More of a blues rock based thing at heart, this still has plenty of killer prog built into the structure. This is another particularly catchy tune. It definitely has an AOR edge to it. There are some interesting sound bites built into this thing, including a bit from "Uncle Buck."
The New Swami
Another rocker, this has more of a pure prog sound. It's still flavored with a bit of an AOR edge. The hooks on this are so cool. The whole track is magic. It's also one of my favorites here. This tune has some great shifts and changes. A new classic from Art in America, this even has a psychedelic exploration at the end. Then again, with that title, it sort of had to, didn't it?
Someone Called My Name
More of a mainstream melodic rocker, this is a solid tune. It's Art in America so they infuse enough prog to keep it interesting, but this is one of the most mainstream tunes here. The vocal performance gets particularly powerful, and I love the backing vocals on this, too.
For Shelly
This is another highlight of the set. It comes in as a powerful acoustic guitar driven melodic rocker. It grows gradually and has a particularly evocative vocal arrangement. The prog elements come with a lot of the overlayers. It drifts into some trippy, rather spacey zones around the halfway mark, but works back to a modified version of the earlier half of the number at it continues. It retains some of that dreamy element, though.
When We Were Young
This number comes in particularly mellow and stays that way for quite some time. Atmospherics really drive it for more than a minute. Then again, this is over seven-and-a-half minutes long, so it has room for that kind of expression. It gets into more AOR melodic prog as the cut shifts into the vocal driven portion. There are some spacey and proggy elements over the top of a pretty mainstream rock arrangement. I love the slow moving, melodic and expressive guitar soloing that emerges over the top later in the number. The piece works to some variants and changes as it continues, getting into a mellower prog exploration on an instrumental break.

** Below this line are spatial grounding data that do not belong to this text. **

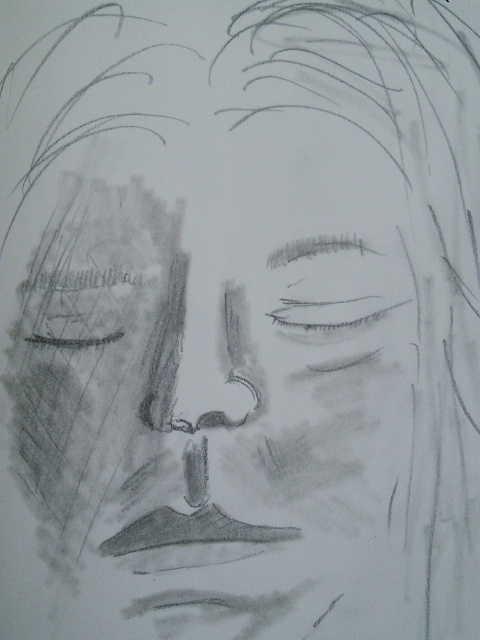 You are an artist trying to replicate this sketch. You want to place a highlight on the smooth gray eye at center. According to the sketch, where should you place the highlight relative to the eye?

The highlight should be placed at the position corresponding to point (x=330, y=314) on the smooth gray eye at center, as that is where the eye is located in the sketch.

From the picture: You are an art student analyzing the pencil sketch of a face. You notice the gray pencil sketch of nose at center and the smooth gray eye at center. Which object is positioned more to the left?

The gray pencil sketch of nose at center is positioned more to the left compared to the smooth gray eye at center.

You are an art student analyzing the pencil sketch of a face. You notice two versions of the nose depicted as the gray pencil sketch of nose at center and the smooth gray nose at center. Which nose appears layered on top of the other in the drawing?

The gray pencil sketch of nose at center is positioned over smooth gray nose at center, so the gray pencil sketch of nose at center appears layered on top. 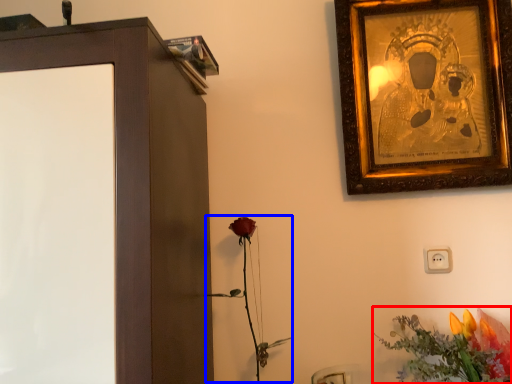 Question: Among these objects, which one is farthest to the camera, flower (highlighted by a red box) or plant (highlighted by a blue box)?

Choices:
 (A) flower
 (B) plant

Answer: (B) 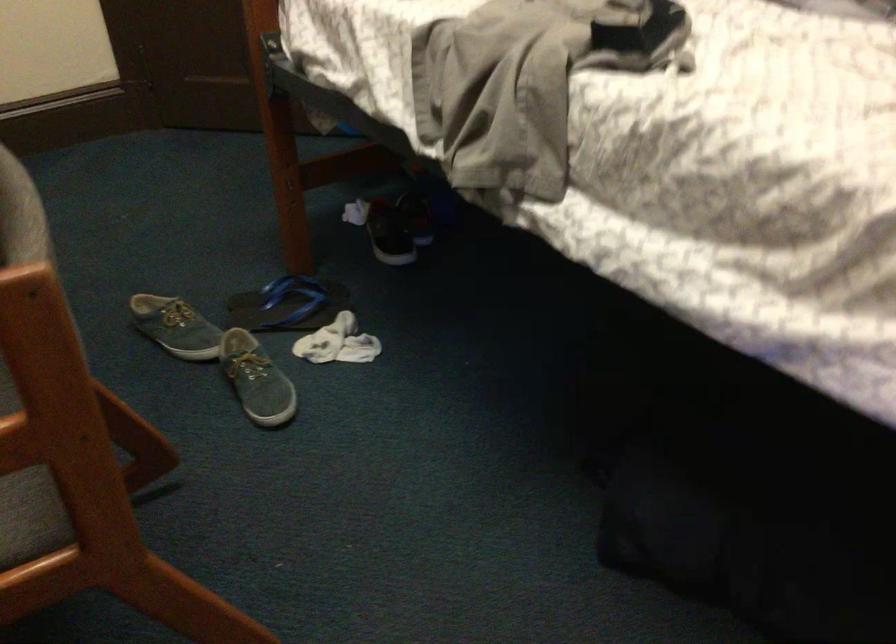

More sedate, intricate textures bring this into being and serve as the backdrop for the vocals as it gets underway. Then around the one-minute mark it seems to end. After a short pause a rocking purely progressive rock based thing takes over. This is one of the most powerful passages of the set, and the song is one of the strongest here. It works though some variants as it continues and there are some sound bites that emerge in the mix.
Don't Look Down
A guitar sound begins this in a rather singer songwriter way. After the first set of vocals it gets an infusion of hard rock added to the mix. This isn't the proggiest thing here, but there are plenty of prog elements on the layers on top of the mix. The guitar solo on this thing is purely on fire.
No Wonder
A bouncy and quite classy prog number, this is a lot of fun. There are some hints of world music in the mix here.
Goodbye My Love / Mind's Eye / Peace of Mind
At almost eight-and-a-half minutes of music, this suite is the epic of the set. While the opening movement is bouncy and catchy, it's packed full of progressive rock adventure, too. It creates an accessible and yet meaty opening movement. Around the three-and-a-half-minute mark it shifts to a dramatic and mellower sound that has hints of Pink Floyd built into it. This second movement, an instrumental one, evolves as a picked guitar part joins and other layers create some dramatic trippy sounds to carry it forward. Then a new fast paced prog jam slowly rises from there to move things forward. This has so much of that classic Art in America sound. It is proggy, driving and still very catchy in an AOR way. We're back into vocal zones with this part of the tune.